Most of my issues with the book are marketing related. Like the cover. I think the cover is nice but what is it like the new whitewashing to blur or shade out a person of color on the cover??? I knew that the main character was African American, in fact that was the main reason I bought it, but had I not have known already that she was black, the cover doesn't do much help at letting me know that. The publishing industry is unfair that way. They won't make it easy for people actually looking for books like this. I've passed up an insane amount of opportunities to read about a dancer in a book, the reason why I never picked one up? Because I thought it was goina be about some white girl from Whiteville, America who's the best at what she does, struggles with the same body issues most dancers do and whines about once again not getting the guy she wants. But Pointe is something I would have sought out!Thanks to Diversity in YA, I was able to discover this book, so sites like Diversity in YA are really beneficial to helping people like me find these types of titles!
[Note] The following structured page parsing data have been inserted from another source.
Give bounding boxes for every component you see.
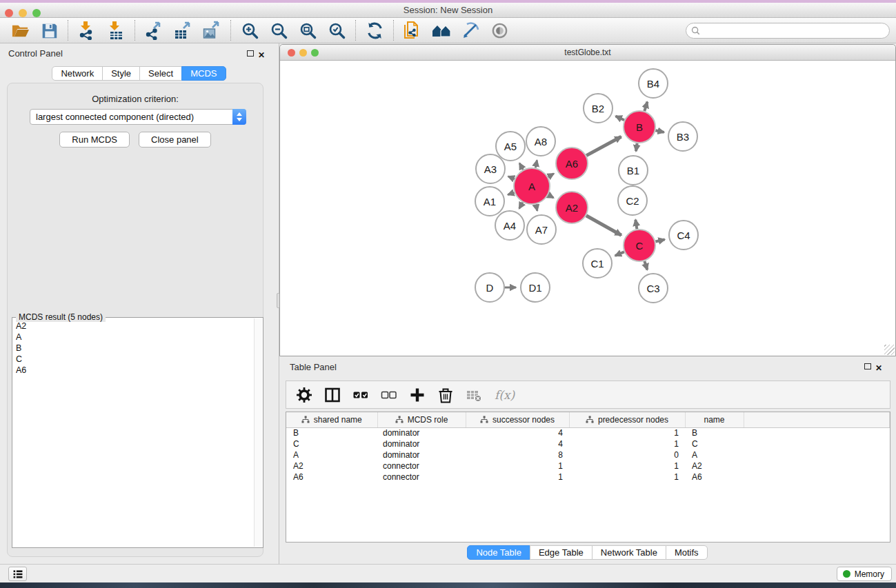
table-cell[interactable]: 1 <box>569 438 685 449</box>
column-header-predecessor-nodes[interactable]: predecessor nodes <box>569 412 685 427</box>
graph-node-A6[interactable]: A6 <box>556 148 588 179</box>
scrollbar-track[interactable] <box>254 318 262 547</box>
table-row[interactable]: A2connector11A2 <box>286 460 890 472</box>
mcds-result-item[interactable]: B <box>16 343 253 354</box>
table-cell[interactable]: 1 <box>466 472 569 483</box>
deselect-all-checkboxes-icon[interactable] <box>380 386 398 404</box>
refresh-icon[interactable] <box>360 19 389 42</box>
mcds-result-item[interactable]: C <box>16 354 253 365</box>
table-tab-node-table[interactable]: Node Table <box>467 545 530 560</box>
zoom-selected-icon[interactable] <box>322 19 351 42</box>
node-table[interactable]: shared nameMCDS rolesuccessor nodesprede… <box>286 412 890 483</box>
graph-node-A[interactable]: A <box>514 168 550 204</box>
graph-node-A2[interactable]: A2 <box>556 192 588 223</box>
resize-grip-icon[interactable] <box>884 345 895 355</box>
column-header-name[interactable]: name <box>685 412 744 427</box>
mcds-result-item[interactable]: A6 <box>16 365 253 376</box>
export-table-icon[interactable] <box>168 19 197 42</box>
table-cell[interactable]: 1 <box>569 472 685 483</box>
table-cell[interactable]: connector <box>377 472 466 483</box>
maximize-network-button[interactable] <box>311 49 319 57</box>
graph-node-B4[interactable]: B4 <box>639 69 668 98</box>
graph-node-D[interactable]: D <box>475 273 504 302</box>
delete-column-icon[interactable] <box>437 386 455 404</box>
table-cell[interactable]: A6 <box>286 472 377 483</box>
graph-node-C2[interactable]: C2 <box>618 186 647 215</box>
table-cell[interactable]: A <box>685 449 744 460</box>
network-canvas[interactable]: B4B2BB3A8A5A6A3B1AC2A1A2A4A7C4CC1DD1C3 <box>280 61 895 356</box>
table-cell[interactable]: dominator <box>377 449 466 460</box>
table-cell[interactable]: dominator <box>377 438 466 449</box>
table-row[interactable]: Bdominator41B <box>286 427 890 438</box>
graph-node-B3[interactable]: B3 <box>668 122 697 151</box>
graph-node-B1[interactable]: B1 <box>619 156 648 185</box>
task-history-button[interactable] <box>8 567 27 581</box>
graph-node-A4[interactable]: A4 <box>495 211 524 240</box>
hide-graphics-details-icon[interactable] <box>456 19 485 42</box>
mcds-result-item[interactable]: A2 <box>16 321 253 332</box>
function-builder-icon[interactable]: f(x) <box>495 388 515 402</box>
graph-node-A3[interactable]: A3 <box>476 154 505 183</box>
select-all-checkboxes-icon[interactable] <box>352 386 370 404</box>
close-network-button[interactable] <box>288 49 295 57</box>
criterion-dropdown[interactable]: largest connected component (directed) <box>30 109 246 125</box>
minimize-window-button[interactable] <box>19 9 27 17</box>
control-tab-select[interactable]: Select <box>139 66 182 81</box>
zoom-fit-icon[interactable] <box>293 19 322 42</box>
table-cell[interactable]: A2 <box>685 460 744 472</box>
add-column-icon[interactable] <box>408 386 426 404</box>
graph-node-B[interactable]: B <box>624 111 655 143</box>
table-cell[interactable]: A6 <box>685 472 744 483</box>
graph-node-B2[interactable]: B2 <box>584 94 613 123</box>
graph-node-A8[interactable]: A8 <box>526 127 555 156</box>
show-columns-icon[interactable] <box>323 386 341 404</box>
export-network-icon[interactable] <box>139 19 168 42</box>
table-row[interactable]: Cdominator41C <box>286 438 890 449</box>
float-panel-icon[interactable] <box>247 50 254 57</box>
mcds-result-item[interactable]: A <box>16 332 253 343</box>
open-file-icon[interactable] <box>6 19 34 42</box>
network-graph[interactable]: B4B2BB3A8A5A6A3B1AC2A1A2A4A7C4CC1DD1C3 <box>280 61 895 356</box>
graph-node-D1[interactable]: D1 <box>521 273 550 302</box>
graph-node-C1[interactable]: C1 <box>583 249 612 278</box>
control-tab-style[interactable]: Style <box>102 66 140 81</box>
table-cell[interactable]: connector <box>377 460 466 472</box>
table-cell[interactable]: 0 <box>569 449 685 460</box>
table-cell[interactable]: B <box>685 427 744 438</box>
maximize-window-button[interactable] <box>32 9 41 17</box>
table-cell[interactable]: 4 <box>466 427 569 438</box>
memory-button[interactable]: Memory <box>837 567 892 581</box>
close-panel-icon[interactable] <box>258 48 268 58</box>
column-header-shared-name[interactable]: shared name <box>286 412 377 427</box>
table-tab-network-table[interactable]: Network Table <box>592 545 666 560</box>
table-cell[interactable]: 1 <box>466 460 569 472</box>
graph-node-C[interactable]: C <box>624 230 655 261</box>
delete-table-icon[interactable] <box>465 386 483 404</box>
save-session-icon[interactable] <box>34 19 63 42</box>
run-mcds-button[interactable]: Run MCDS <box>59 132 130 148</box>
table-cell[interactable]: A <box>286 449 377 460</box>
column-header-successor-nodes[interactable]: successor nodes <box>466 412 569 427</box>
table-cell[interactable]: B <box>286 427 377 438</box>
minimize-network-button[interactable] <box>299 49 307 57</box>
search-field[interactable] <box>686 23 890 39</box>
table-cell[interactable]: 1 <box>569 460 685 472</box>
mcds-result-list[interactable]: A2ABCA6 <box>16 321 253 545</box>
table-cell[interactable]: 4 <box>466 438 569 449</box>
control-tab-mcds[interactable]: MCDS <box>181 66 226 81</box>
close-panel-button[interactable]: Close panel <box>139 132 211 148</box>
column-header-mcds-role[interactable]: MCDS role <box>377 412 466 427</box>
graph-node-A7[interactable]: A7 <box>527 215 556 244</box>
float-table-panel-icon[interactable] <box>864 363 871 369</box>
graph-node-A1[interactable]: A1 <box>475 187 504 216</box>
table-tab-motifs[interactable]: Motifs <box>666 545 708 560</box>
import-table-icon[interactable] <box>101 19 130 42</box>
control-tab-network[interactable]: Network <box>52 66 103 81</box>
table-cell[interactable]: C <box>286 438 377 449</box>
table-cell[interactable]: dominator <box>377 427 466 438</box>
settings-gear-icon[interactable] <box>295 386 313 404</box>
table-cell[interactable]: 8 <box>466 449 569 460</box>
zoom-in-icon[interactable] <box>235 19 264 42</box>
close-window-button[interactable] <box>5 9 13 17</box>
graph-node-A5[interactable]: A5 <box>496 132 525 161</box>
Another issue i had was the title. The title leads us to think that the book is ONLY about ballet, but the truth is it centers on a lot of topics, I wanna say with all the stuff Theo was going through, the book could have easily been about something else like teen body issues or centered just around her friends disappearance. It just seemed like she just happened to be a dancer but the title makes it seem like it's a Center Stage-esque story.

How can I say this without sounding like a crab??? I didn't like any of her love interests! Every guy she dealt with didn't really deserve her. Outside of her guy best friends, there wasn't one guy I was sold on. I wish there could have been one guy that treated her the way a girl deserves to be treated. I know that's life, but damn, someone should have redeemed her relationships with guys in this book.

My last issue was the amount of characters she introduced. I know she's in high school so tons of people go to high school, but I don't know, i was just really lost in the vast sea of characters. Especially because there wasn't much time spent on introductions or describing them so I really cared for them even less. I think maybe if it had been like 6-8 regular mentions, I would have been satisfied. But it seemed like every other page she introduced someone new that hardly,if ever, made another appearance in the book.

I think this book was amazing at showing that black teenage girls can have relatable, realistic and raw stories like white teenage girls. We aren't all confident, strong or inferior like the media paints the picture of black women to be. Like I'm a confident person, but when I was younger, I never considered that other black girls weren't as confident as me!


Because many of us aren't raised with the same body issues as our white counterparts, we tend to accept our bodies more so I never considered that black women suffer from eating disorders.Media also doesn't do a justifiable job at showing that black girls/women can be vulnerable. The "Strong Black Woman" is a very hurtful stereotype that paints black women as so strong we are in no need of any help or even deserving of it. Books like this do a real good job at dismantling the ignorance and doubt that I once had and i hope it does the same for many other readers.